> Data provided

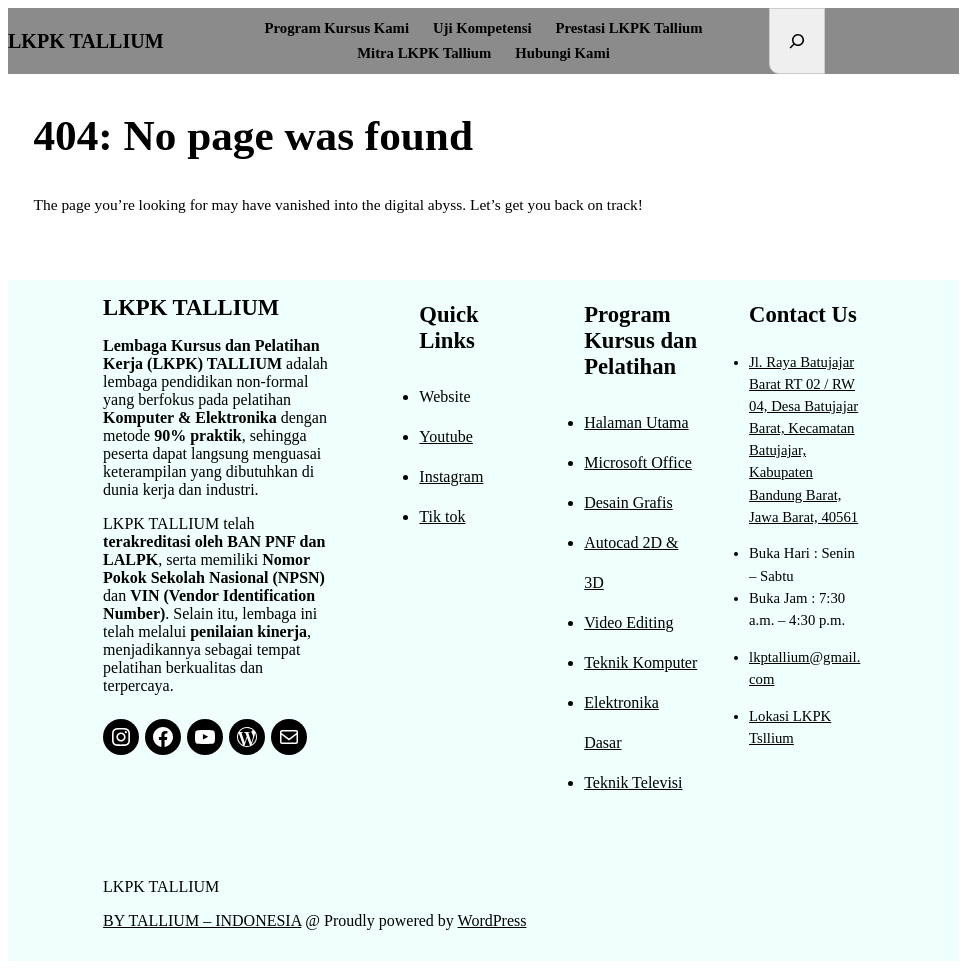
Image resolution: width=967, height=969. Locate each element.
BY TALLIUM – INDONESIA (202, 920)
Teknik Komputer (640, 662)
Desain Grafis (628, 502)
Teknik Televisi (633, 782)
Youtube (446, 436)
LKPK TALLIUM (86, 41)
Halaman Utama (636, 422)
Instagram (451, 476)
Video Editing (628, 622)
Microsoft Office (638, 462)
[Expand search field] (797, 41)
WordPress (492, 920)
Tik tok (442, 516)
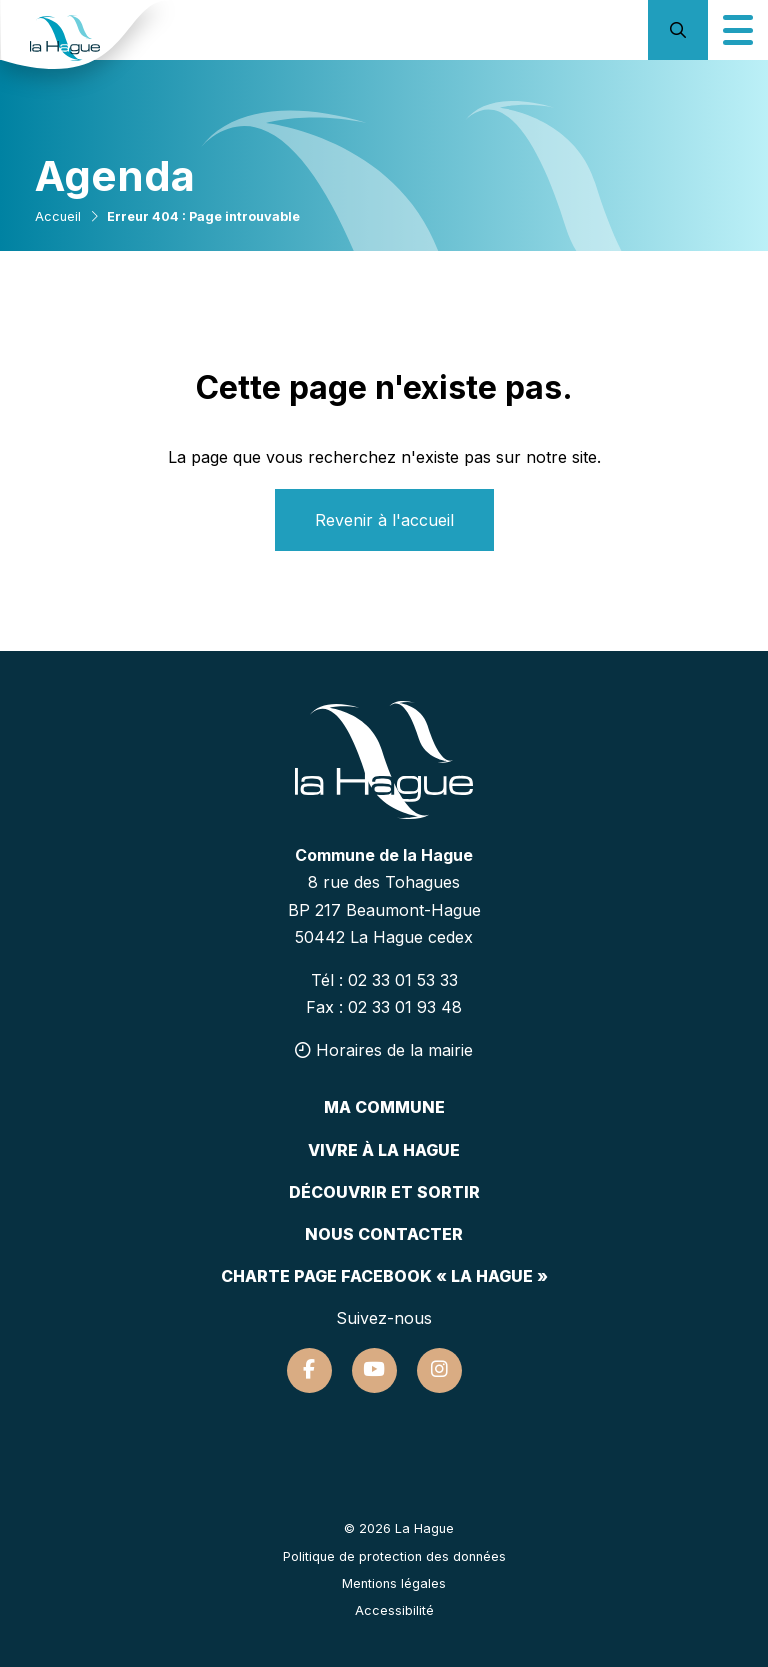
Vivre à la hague (384, 1150)
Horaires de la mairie (384, 1050)
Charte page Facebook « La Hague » (384, 1276)
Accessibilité (394, 1610)
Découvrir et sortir (384, 1192)
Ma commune (384, 1107)
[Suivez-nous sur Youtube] (374, 1370)
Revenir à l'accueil (384, 520)
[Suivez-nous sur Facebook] (309, 1370)
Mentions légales (394, 1583)
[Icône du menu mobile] (738, 30)
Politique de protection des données (394, 1556)
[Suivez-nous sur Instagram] (439, 1370)
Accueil (58, 216)
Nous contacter (384, 1234)
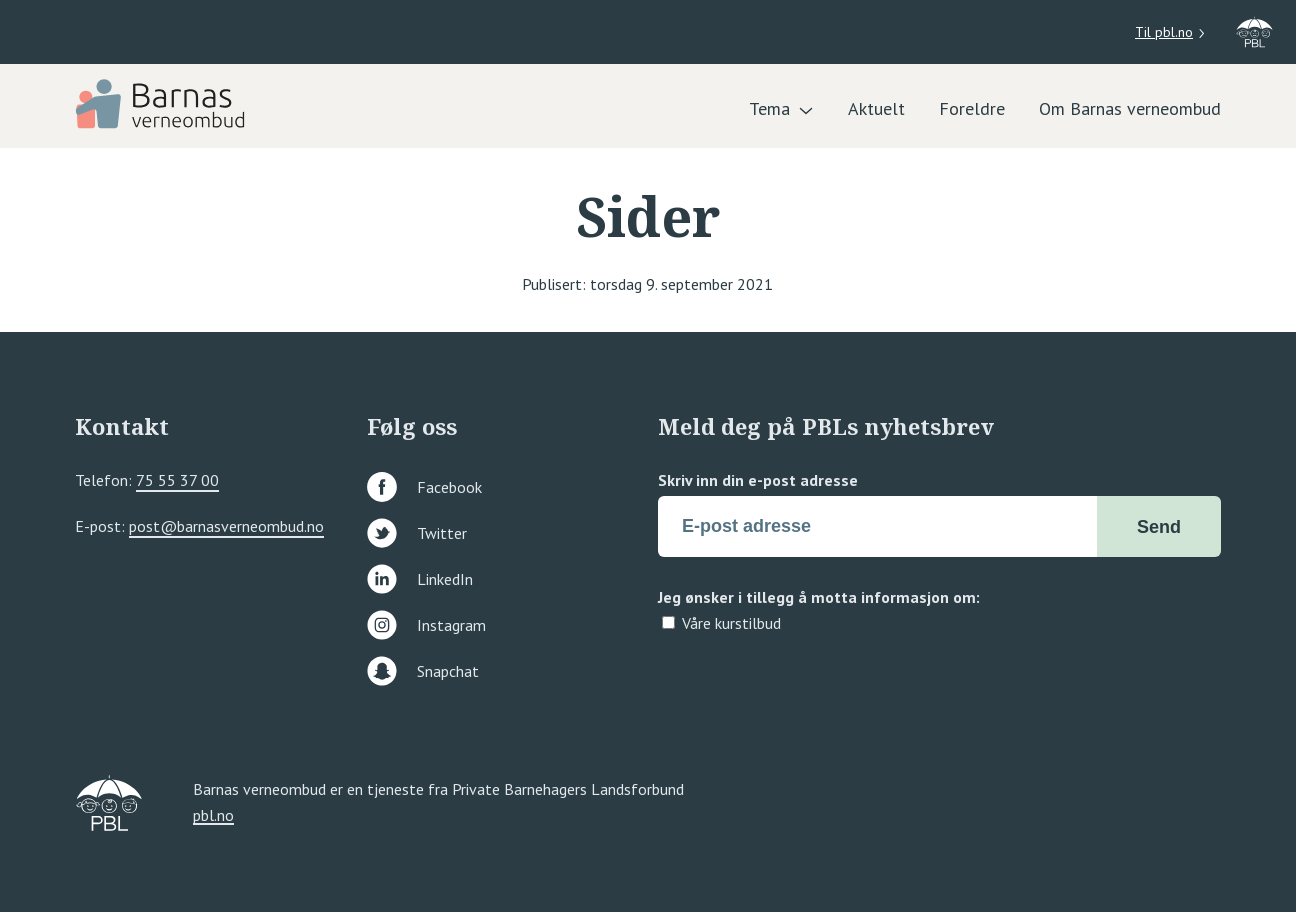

> Exercise
Your copy should hold exactly the lines from the line bearing "Mentions légales (394, 1583)" through the end of the data, both included, and no pictures or anything further.

> Answer space
Mentions légales (394, 1583)
[Icône du menu mobile] (738, 30)
Politique de protection des données (394, 1556)
[Suivez-nous sur Instagram] (439, 1370)
Accueil (58, 216)
Nous contacter (384, 1234)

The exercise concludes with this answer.